She takes the toothbrush out first, then a packet of sweets and a pair of beautiful drawing pencils. And then, finally, a doll. Nothing special, just an off-the-shelf rubber girl-doll from Robinson’s, but Mary’s carefully chosen it nonetheless. It’s an Indian doll – the ones she brings always are – and they’re always in satin saris. Durga, she’s written on the inside of its blouse collar. Francesca shouldn’t be allowed to forget her own daughter.
‘Fran?’ she calls. Nobody answers. There’s a giggling and a rustle of tiny, jostling bodies peeping from behind the far wall.
‘Let me see!’
‘Don’t push, Divya!’
The giggling gets louder. There’s a knot of children huddling behind that wall: all of them unwanted, all of them more trouble than they’re worth. If Mary looked closely she’d see several pairs of bright little eyes peeking through holes. Sharp noses, pushing themselves round corners; scrabbly little monkey-hands climbing up to get a look at her. Not that Mary does look closely. She’s never had time for the left-behinds.

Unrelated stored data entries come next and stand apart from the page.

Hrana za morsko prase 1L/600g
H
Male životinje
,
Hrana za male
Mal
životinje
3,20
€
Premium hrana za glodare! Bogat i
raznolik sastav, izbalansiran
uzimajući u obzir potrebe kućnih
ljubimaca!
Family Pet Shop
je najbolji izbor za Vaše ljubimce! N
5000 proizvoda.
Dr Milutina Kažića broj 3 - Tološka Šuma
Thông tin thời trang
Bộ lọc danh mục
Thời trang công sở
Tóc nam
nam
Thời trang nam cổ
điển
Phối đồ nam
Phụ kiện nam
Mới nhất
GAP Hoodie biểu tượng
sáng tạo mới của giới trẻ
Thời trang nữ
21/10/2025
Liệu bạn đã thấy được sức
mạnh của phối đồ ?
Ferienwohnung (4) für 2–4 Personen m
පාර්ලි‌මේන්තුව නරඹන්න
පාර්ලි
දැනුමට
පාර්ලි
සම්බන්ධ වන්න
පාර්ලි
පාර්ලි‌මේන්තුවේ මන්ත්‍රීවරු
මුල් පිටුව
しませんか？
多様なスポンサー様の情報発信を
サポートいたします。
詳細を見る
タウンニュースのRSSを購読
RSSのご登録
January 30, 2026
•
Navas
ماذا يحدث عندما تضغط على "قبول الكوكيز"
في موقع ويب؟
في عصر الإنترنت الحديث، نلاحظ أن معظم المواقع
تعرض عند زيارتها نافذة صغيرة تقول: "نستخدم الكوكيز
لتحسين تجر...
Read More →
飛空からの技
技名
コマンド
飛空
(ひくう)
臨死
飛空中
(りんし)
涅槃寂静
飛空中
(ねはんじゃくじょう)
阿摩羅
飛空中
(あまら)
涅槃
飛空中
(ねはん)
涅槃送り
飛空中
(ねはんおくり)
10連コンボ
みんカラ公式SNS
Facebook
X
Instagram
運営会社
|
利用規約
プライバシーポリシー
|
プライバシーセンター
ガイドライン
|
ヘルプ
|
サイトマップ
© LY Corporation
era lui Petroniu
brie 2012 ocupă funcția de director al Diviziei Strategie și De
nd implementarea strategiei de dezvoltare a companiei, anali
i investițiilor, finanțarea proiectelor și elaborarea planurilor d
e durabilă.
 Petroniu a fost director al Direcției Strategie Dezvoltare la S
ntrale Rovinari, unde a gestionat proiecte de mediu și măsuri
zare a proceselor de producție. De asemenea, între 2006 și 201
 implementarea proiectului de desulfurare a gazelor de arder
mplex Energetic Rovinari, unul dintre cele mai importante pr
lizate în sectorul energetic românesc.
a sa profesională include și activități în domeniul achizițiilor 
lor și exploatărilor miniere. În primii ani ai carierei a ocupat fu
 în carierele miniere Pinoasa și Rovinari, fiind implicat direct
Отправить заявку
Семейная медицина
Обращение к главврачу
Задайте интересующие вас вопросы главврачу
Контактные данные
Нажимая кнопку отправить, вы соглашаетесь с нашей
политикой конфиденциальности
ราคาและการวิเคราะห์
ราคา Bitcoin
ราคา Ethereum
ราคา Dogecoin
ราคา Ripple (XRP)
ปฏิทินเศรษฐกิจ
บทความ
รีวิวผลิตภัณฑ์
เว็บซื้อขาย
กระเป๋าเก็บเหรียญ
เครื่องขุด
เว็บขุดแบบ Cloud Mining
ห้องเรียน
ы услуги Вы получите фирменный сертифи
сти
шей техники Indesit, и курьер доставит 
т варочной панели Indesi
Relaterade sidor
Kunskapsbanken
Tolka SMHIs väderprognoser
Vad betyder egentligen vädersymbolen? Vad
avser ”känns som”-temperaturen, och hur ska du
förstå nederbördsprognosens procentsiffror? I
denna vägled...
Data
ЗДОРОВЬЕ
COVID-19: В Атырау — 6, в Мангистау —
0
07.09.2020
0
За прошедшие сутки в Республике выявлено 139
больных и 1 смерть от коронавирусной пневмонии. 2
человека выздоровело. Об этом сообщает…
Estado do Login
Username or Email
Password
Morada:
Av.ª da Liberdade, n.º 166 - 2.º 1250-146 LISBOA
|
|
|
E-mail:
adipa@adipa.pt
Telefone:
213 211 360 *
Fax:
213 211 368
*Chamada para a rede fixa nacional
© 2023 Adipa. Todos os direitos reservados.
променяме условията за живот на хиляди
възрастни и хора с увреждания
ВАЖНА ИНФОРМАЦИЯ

But then she hears the whisper. She can’t ignore this; it’s real as a cold-water shower.
‘She’s a loony.’
‘Hush. She’ll come after you!’
‘Locks on the gates! Locks on the gates!’
The children tumble away, running back into the jungle, and Mary winces. It’s a sore spot, that game. Bad enough when Durga and her friends played it, but these left-behind brats haven’t got anything right. And now they’ve run off and left silence behind them, full of weighted and waiting expectancy. Outside, a tap drips onto the concrete floor with a horrible, plinking exactitude.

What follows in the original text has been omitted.